The study shows that 91 different end products were synthesized and biochemically tested. The mechanism of inactivation was supported by X-ray crystal structure analyzes of enzyme-inhibitor complexes. Cathepsin B plays a central role in malignant progression by promoting tumor growth, angiogenesis, invasion and metastasis in various experimental models. Data shows extremely high levels of cathepsin B in various cancers, including breast, prostate and glioblastoma.

This is supported by further research conducted on the National Institutes of Health was published. There, the causality of cathepsin B in cancer initiation and progression is highlighted. In particular, the absence of cathepsin B in transgenic models was found to be associated with increased rates of apoptosis, indicating its dual role in tumor biology involving both pro-apoptotic and anti-apoptotic effects.

Therapeutic implications and future research

The results so far highlight cathepsin B as a potential therapeutic target in cancer treatment. Studies show that downregulation of this protease can reduce tumor motility and invasion. The discovery of various promoters for the cathepsin B gene and their regulatory mechanisms provides information about the biological functions of these enzymes in tumor development.
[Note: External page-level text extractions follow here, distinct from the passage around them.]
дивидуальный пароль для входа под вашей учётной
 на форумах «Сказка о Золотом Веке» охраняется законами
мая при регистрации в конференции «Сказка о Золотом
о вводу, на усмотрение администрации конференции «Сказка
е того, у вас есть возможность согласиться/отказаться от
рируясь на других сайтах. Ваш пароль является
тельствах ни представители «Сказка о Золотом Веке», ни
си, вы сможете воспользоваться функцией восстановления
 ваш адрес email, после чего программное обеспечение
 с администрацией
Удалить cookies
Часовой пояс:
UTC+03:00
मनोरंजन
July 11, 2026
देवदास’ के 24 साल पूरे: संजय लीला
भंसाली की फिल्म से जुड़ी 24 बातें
These findings could lay the foundation for innovative therapeutic strategies.

The challenges in the targeted inhibition of cathepsin B and other proteases are complex. Research has shown that cathepsin B can be compensated for by other cysteine ​​proteases, highlighting the need for multifactorial treatment approaches. An acidic microenvironment around tumors also promotes cathepsin B activity, further adding complexity to the development of targeted therapies.
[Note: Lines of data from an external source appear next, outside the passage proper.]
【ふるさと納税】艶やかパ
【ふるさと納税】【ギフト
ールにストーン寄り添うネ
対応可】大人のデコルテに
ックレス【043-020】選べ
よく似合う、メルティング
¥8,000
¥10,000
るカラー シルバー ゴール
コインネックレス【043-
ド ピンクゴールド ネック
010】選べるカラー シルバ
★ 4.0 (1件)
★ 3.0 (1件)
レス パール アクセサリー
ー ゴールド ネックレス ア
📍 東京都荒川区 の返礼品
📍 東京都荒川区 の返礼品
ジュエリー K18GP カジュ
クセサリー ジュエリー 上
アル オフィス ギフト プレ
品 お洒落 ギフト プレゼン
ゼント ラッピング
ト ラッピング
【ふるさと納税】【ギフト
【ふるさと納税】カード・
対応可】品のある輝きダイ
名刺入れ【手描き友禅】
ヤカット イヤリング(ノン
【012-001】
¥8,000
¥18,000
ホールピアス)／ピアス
Finally, in further analysis, the research postulates that disruptive proteases contribute to cancer development by influencing key mechanisms such as ECM remodeling and immune responses. These preliminary results, rounded off by data from the National Institutes of Health, confirm the need to better understand the functions of cathepsin B and other proteases in cancer biology to develop new diagnostic tools and therapeutic options.